[SOURCE MATERIAL — start]
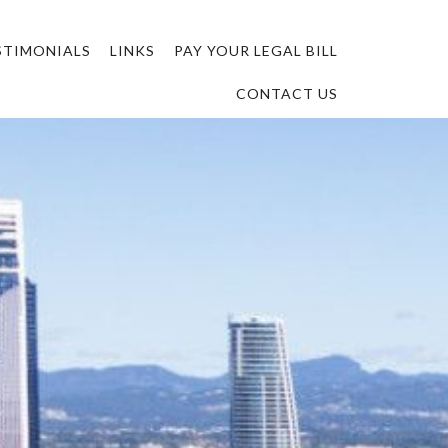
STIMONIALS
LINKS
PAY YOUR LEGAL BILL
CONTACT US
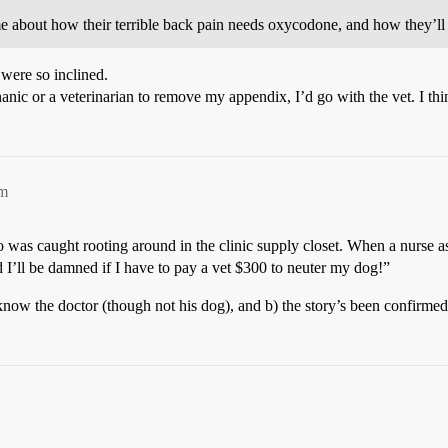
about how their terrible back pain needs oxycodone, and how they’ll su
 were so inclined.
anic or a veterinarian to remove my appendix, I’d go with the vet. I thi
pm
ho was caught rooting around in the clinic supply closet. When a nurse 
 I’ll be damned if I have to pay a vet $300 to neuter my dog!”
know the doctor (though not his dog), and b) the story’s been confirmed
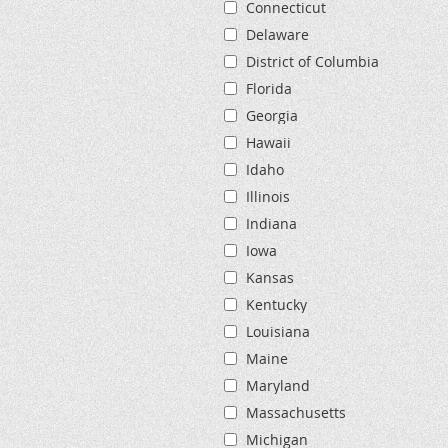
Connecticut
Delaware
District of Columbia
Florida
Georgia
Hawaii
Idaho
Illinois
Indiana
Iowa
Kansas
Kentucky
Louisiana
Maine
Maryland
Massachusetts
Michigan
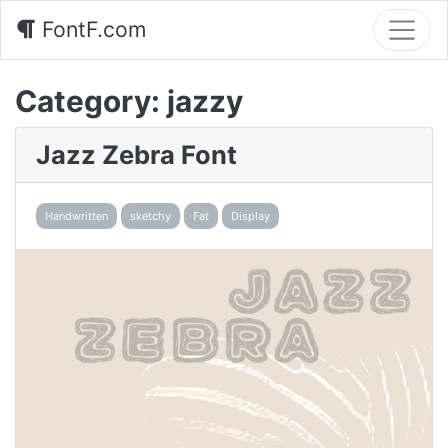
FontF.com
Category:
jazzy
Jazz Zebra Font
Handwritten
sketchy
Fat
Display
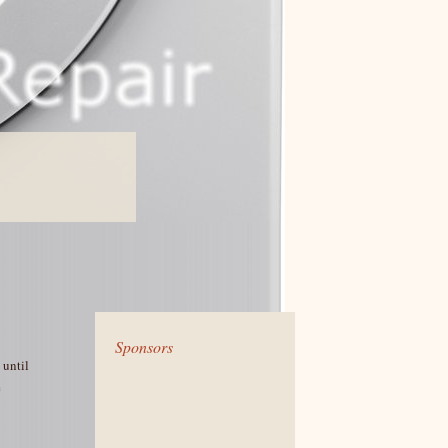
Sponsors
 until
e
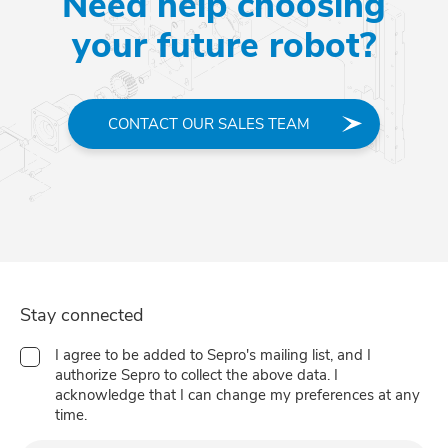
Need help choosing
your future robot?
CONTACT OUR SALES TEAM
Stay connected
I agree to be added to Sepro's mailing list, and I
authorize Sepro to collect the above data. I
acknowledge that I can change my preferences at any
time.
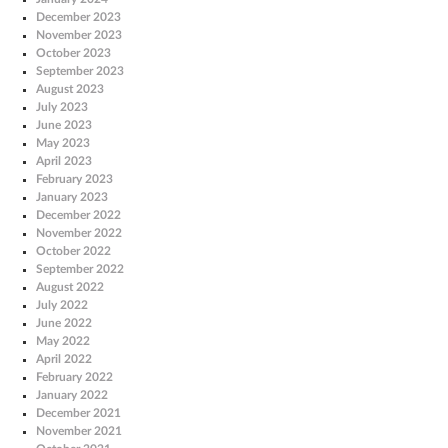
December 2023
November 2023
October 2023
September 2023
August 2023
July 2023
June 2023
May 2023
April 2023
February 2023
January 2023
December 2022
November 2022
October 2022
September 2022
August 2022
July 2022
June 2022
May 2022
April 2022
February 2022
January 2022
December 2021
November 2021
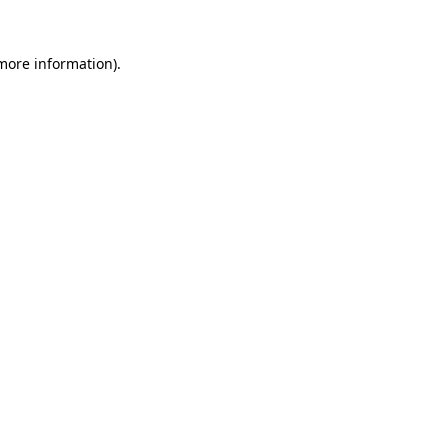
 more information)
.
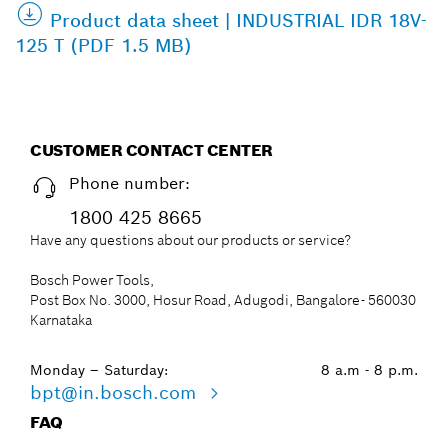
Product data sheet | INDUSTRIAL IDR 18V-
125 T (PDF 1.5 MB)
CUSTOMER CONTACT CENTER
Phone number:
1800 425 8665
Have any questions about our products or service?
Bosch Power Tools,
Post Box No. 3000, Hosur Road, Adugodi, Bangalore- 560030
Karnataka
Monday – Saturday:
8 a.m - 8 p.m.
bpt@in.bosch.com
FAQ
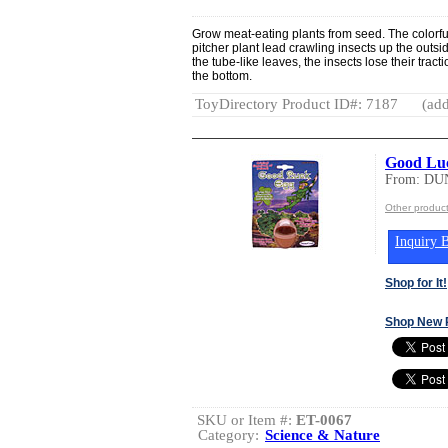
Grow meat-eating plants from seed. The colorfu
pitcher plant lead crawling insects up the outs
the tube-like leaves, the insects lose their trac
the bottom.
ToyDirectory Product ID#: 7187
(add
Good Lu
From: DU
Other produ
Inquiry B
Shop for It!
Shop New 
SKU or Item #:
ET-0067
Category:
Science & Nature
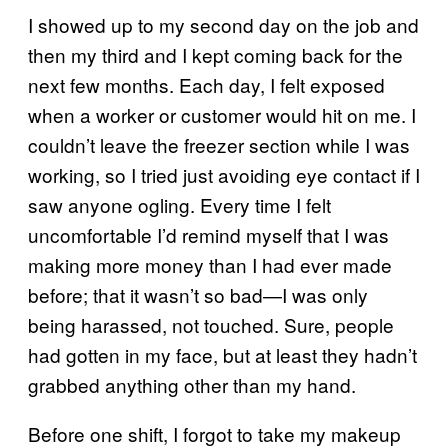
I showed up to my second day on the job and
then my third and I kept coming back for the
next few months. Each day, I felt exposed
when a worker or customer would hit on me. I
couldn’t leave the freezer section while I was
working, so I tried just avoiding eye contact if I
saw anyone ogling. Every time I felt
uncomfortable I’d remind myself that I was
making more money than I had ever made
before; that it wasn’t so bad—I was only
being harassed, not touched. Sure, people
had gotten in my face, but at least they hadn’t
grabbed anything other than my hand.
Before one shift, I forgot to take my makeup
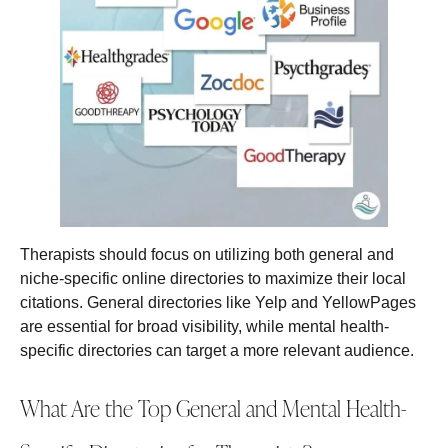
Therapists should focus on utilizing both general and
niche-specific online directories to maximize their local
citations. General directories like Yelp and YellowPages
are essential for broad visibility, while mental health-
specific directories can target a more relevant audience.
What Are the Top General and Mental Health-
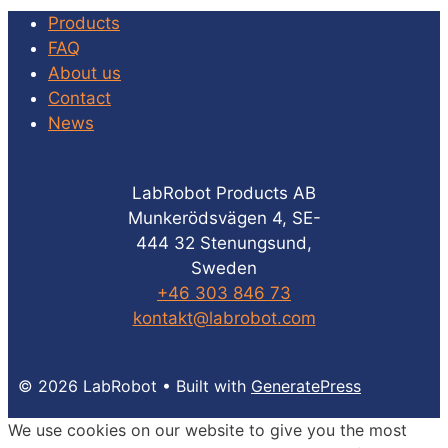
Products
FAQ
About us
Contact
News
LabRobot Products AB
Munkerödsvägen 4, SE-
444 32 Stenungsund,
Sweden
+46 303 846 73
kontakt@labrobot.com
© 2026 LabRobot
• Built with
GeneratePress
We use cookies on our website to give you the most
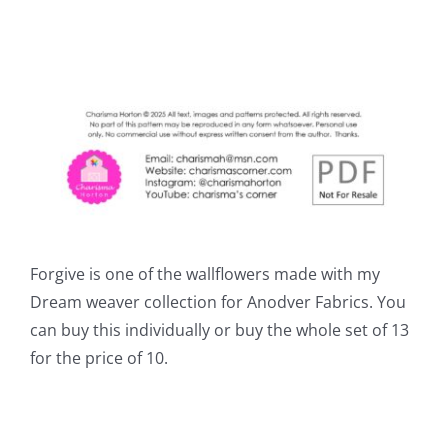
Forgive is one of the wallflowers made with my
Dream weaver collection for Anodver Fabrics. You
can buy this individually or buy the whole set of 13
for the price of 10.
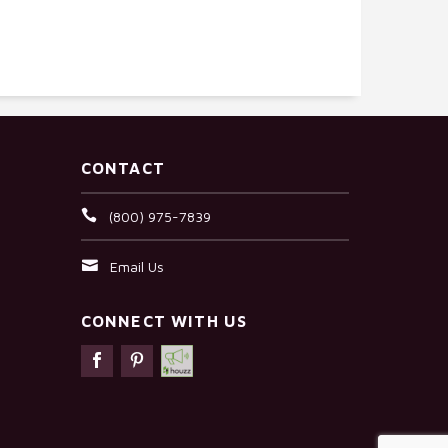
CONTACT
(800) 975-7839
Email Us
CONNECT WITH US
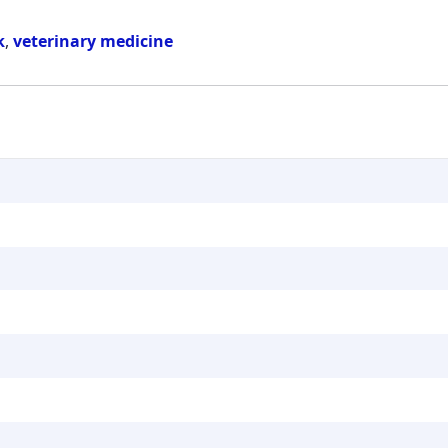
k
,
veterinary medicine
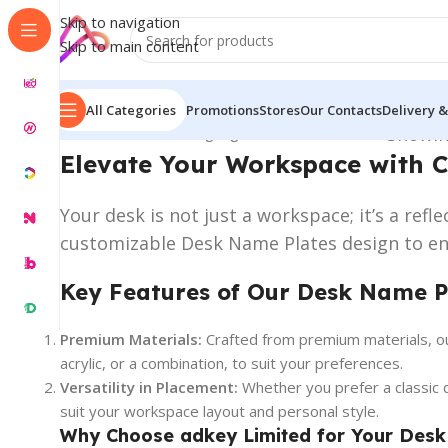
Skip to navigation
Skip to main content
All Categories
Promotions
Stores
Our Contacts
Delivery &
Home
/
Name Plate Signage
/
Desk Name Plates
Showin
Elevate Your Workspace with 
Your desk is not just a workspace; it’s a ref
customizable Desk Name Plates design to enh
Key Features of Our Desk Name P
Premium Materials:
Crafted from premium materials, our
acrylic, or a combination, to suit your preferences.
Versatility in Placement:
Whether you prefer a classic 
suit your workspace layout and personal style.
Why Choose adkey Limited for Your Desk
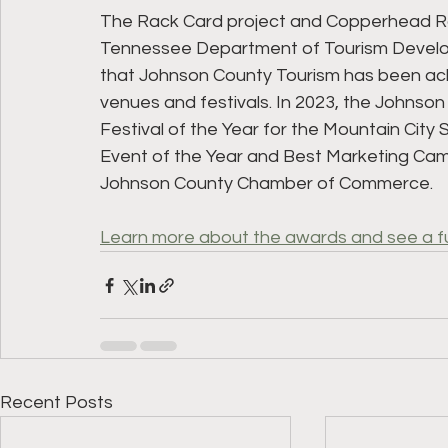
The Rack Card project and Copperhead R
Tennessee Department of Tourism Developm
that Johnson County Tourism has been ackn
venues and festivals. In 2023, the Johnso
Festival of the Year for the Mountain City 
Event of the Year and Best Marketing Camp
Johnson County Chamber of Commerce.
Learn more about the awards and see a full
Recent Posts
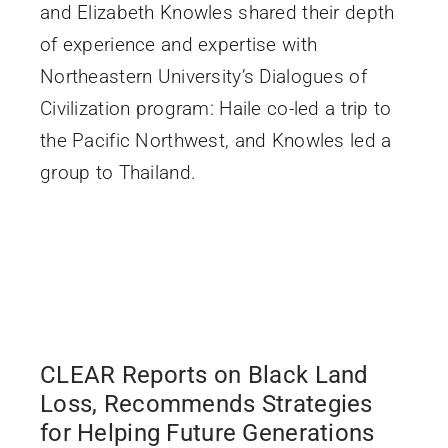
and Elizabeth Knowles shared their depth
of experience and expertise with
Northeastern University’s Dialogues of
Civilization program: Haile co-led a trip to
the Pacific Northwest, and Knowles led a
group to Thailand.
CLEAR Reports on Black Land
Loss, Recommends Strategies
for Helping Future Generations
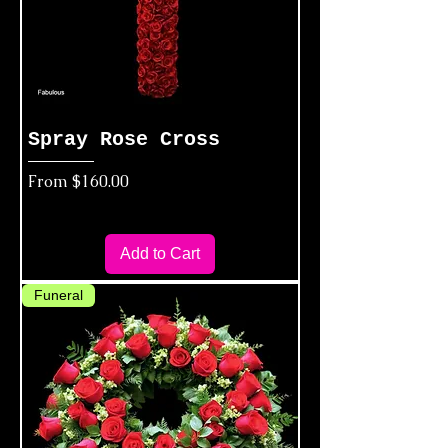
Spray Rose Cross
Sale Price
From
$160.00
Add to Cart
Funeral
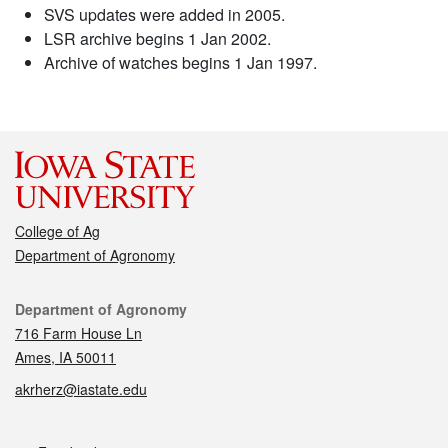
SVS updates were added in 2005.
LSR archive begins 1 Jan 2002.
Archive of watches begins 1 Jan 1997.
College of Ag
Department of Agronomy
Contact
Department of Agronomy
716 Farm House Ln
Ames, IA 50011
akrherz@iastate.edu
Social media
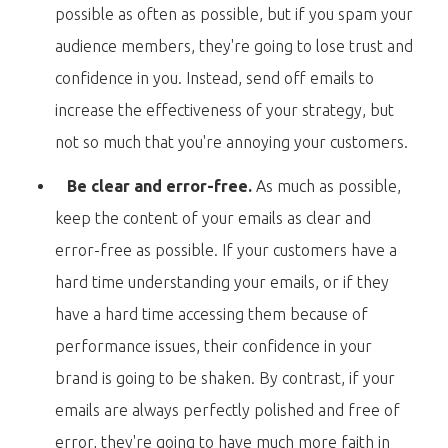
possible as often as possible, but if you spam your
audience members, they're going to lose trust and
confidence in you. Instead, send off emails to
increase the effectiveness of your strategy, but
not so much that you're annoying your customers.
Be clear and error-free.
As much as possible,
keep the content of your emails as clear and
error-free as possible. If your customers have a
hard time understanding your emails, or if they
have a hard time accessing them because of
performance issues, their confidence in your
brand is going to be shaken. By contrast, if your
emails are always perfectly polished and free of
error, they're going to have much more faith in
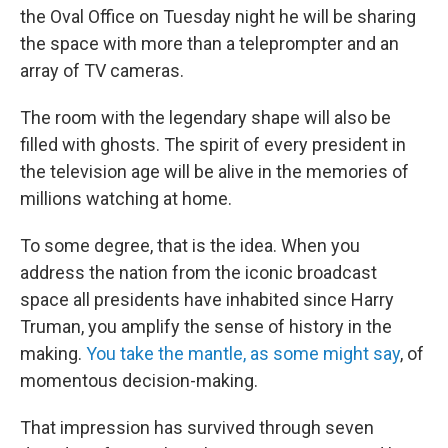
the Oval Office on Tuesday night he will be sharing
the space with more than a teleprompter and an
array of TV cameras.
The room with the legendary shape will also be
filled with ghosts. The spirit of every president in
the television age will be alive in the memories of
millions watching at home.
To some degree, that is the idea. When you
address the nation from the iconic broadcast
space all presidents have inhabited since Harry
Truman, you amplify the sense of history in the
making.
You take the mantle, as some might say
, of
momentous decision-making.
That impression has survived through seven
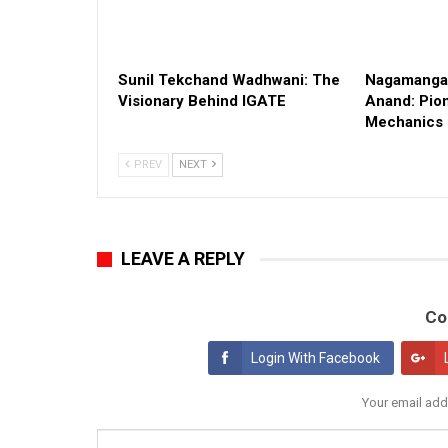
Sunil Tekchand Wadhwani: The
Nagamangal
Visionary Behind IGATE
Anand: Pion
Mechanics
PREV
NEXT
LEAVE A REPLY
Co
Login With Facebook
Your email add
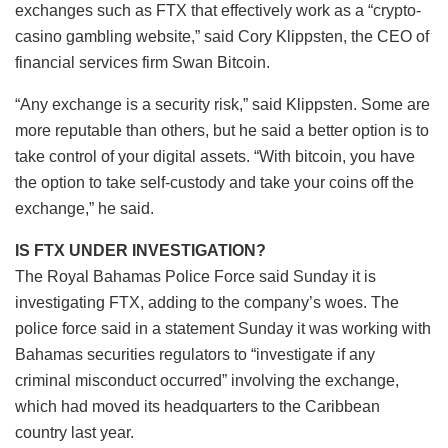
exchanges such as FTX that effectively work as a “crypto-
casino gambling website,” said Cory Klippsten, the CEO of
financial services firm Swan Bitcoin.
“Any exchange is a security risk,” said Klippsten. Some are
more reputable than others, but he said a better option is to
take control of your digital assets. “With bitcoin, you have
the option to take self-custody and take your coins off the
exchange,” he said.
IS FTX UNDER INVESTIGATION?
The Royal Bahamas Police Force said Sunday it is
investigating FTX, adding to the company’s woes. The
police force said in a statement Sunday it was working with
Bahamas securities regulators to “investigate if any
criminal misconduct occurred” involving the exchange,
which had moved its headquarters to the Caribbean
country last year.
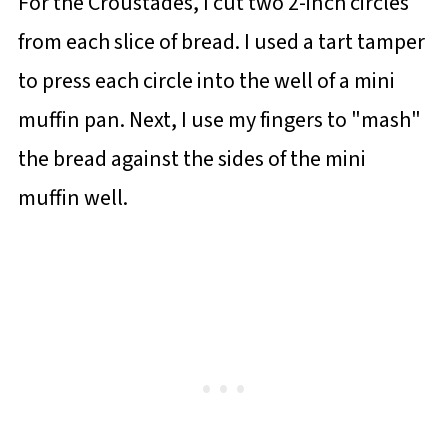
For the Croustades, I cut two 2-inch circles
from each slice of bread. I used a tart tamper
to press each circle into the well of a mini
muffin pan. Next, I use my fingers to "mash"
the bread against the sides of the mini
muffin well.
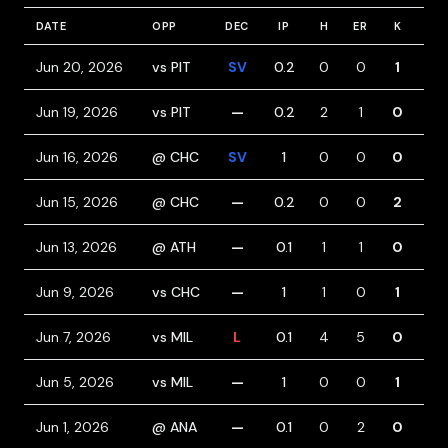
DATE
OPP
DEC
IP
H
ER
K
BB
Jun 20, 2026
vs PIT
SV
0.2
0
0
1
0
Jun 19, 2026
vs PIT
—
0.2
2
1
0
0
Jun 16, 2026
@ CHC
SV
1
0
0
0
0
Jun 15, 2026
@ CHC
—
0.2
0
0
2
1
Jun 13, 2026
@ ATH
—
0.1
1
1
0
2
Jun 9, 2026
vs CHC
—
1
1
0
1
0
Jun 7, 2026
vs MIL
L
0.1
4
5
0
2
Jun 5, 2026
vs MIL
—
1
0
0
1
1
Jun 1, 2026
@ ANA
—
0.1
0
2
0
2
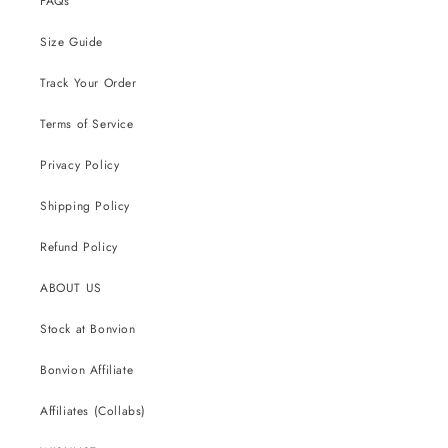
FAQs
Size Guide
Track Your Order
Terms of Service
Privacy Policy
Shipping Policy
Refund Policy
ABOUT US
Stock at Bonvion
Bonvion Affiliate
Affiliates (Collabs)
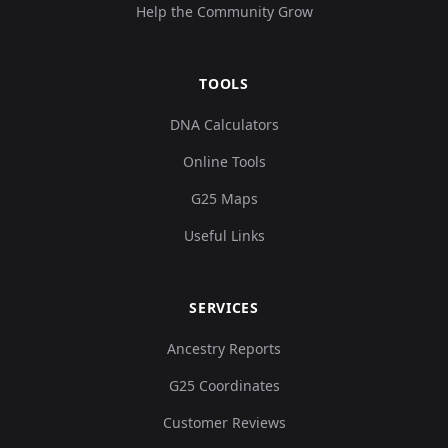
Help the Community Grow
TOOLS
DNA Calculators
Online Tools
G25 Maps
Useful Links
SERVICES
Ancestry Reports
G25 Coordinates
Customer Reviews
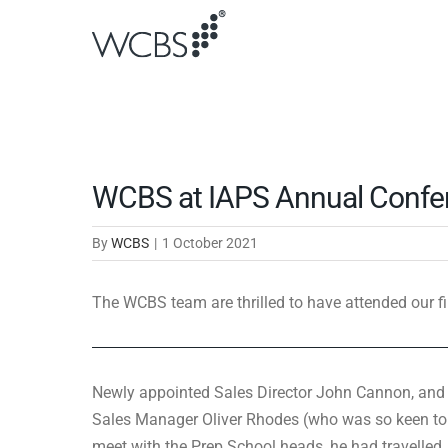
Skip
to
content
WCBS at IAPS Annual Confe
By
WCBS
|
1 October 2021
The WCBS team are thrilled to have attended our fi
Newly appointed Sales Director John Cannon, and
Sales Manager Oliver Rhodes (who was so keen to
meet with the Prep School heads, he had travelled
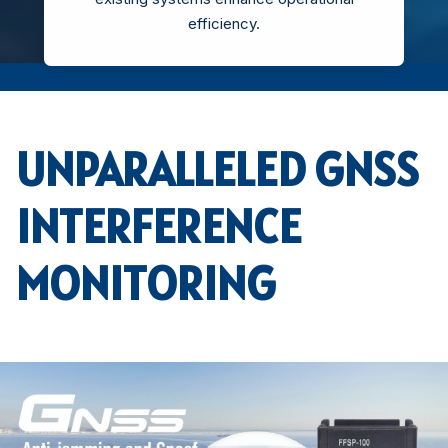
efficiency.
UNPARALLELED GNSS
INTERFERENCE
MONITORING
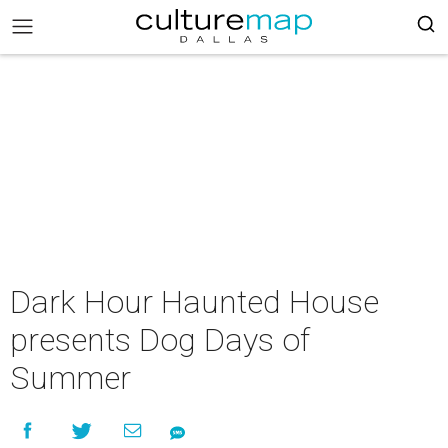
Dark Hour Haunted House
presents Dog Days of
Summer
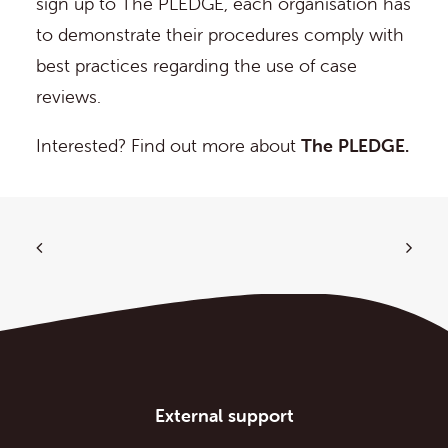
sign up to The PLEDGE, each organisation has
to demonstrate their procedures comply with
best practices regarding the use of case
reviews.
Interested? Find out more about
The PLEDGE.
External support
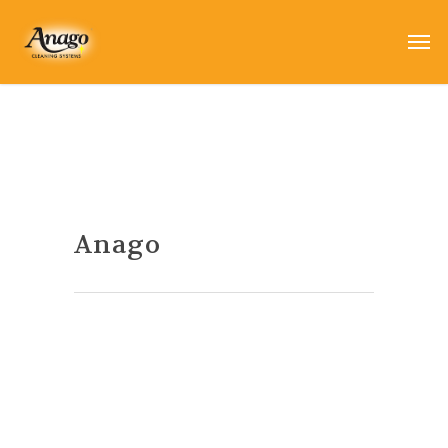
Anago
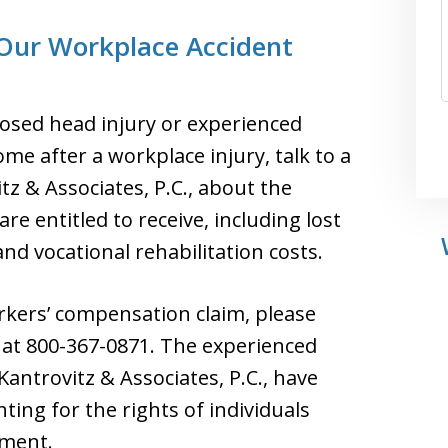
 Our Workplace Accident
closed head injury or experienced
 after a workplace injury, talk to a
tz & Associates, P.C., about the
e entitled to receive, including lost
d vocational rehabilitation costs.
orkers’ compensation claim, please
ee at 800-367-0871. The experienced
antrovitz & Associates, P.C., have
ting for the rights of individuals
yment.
[SOURCE MATERIAL — finish]
» **PROMPT**
Begin at the line containing "muffin well." and write out every line to the end of the data exactly. Skip the pictures.

» **ANSWER FOR THIS EXERCISE**
muffin well.
DATE
OPP
DEC
IP
H
ER
K
BB
Jun 20, 2026
vs PIT
SV
0.2
0
0
1
0
Jun 19, 2026
vs PIT
—
0.2
2
1
0
0
Jun 16, 2026
@ CHC
SV
1
0
0
0
0
Jun 15, 2026
@ CHC
—
0.2
0
0
2
1
Jun 13, 2026
@ ATH
—
0.1
1
1
0
2
Jun 9, 2026
vs CHC
—
1
1
0
1
0
Jun 7, 2026
vs MIL
L
0.1
4
5
0
2
Jun 5, 2026
vs MIL
—
1
0
0
1
1
Jun 1, 2026
@ ANA
—
0.1
0
2
0
2
FAQs
Size Guide
Track Your Order
Terms of Service
Privacy Policy
Shipping Policy
Refund Policy
ABOUT US
Stock at Bonvion
Bonvion Affiliate
Affiliates (Collabs)
Help the Community Grow
TOOLS
DNA Calculators
Online Tools
G25 Maps
Useful Links
SERVICES
Ancestry Reports
G25 Coordinates
Customer Reviews
Skip
to
content
WCBS at IAPS Annual Confe
By
WCBS
|
1 October 2021
The WCBS team are thrilled to have attended our fi
Newly appointed Sales Director John Cannon, and
Sales Manager Oliver Rhodes (who was so keen to
meet with the Prep School heads, he had travelled
efficiency.
UNPARALLELED GNSS
INTERFERENCE
MONITORING
Dark Hour Haunted House
presents Dog Days of
Summer
sign up to The PLEDGE, each organisation has
to demonstrate their procedures comply with
best practices regarding the use of case
reviews.
Interested? Find out more about
The PLEDGE.
External support
Anago
 Our Workplace Accident
closed head injury or experienced
 after a workplace injury, talk to a
tz & Associates, P.C., about the
e entitled to receive, including lost
d vocational rehabilitation costs.
orkers’ compensation claim, please
ee at 800-367-0871. The experienced
antrovitz & Associates, P.C., have
ting for the rights of individuals
yment.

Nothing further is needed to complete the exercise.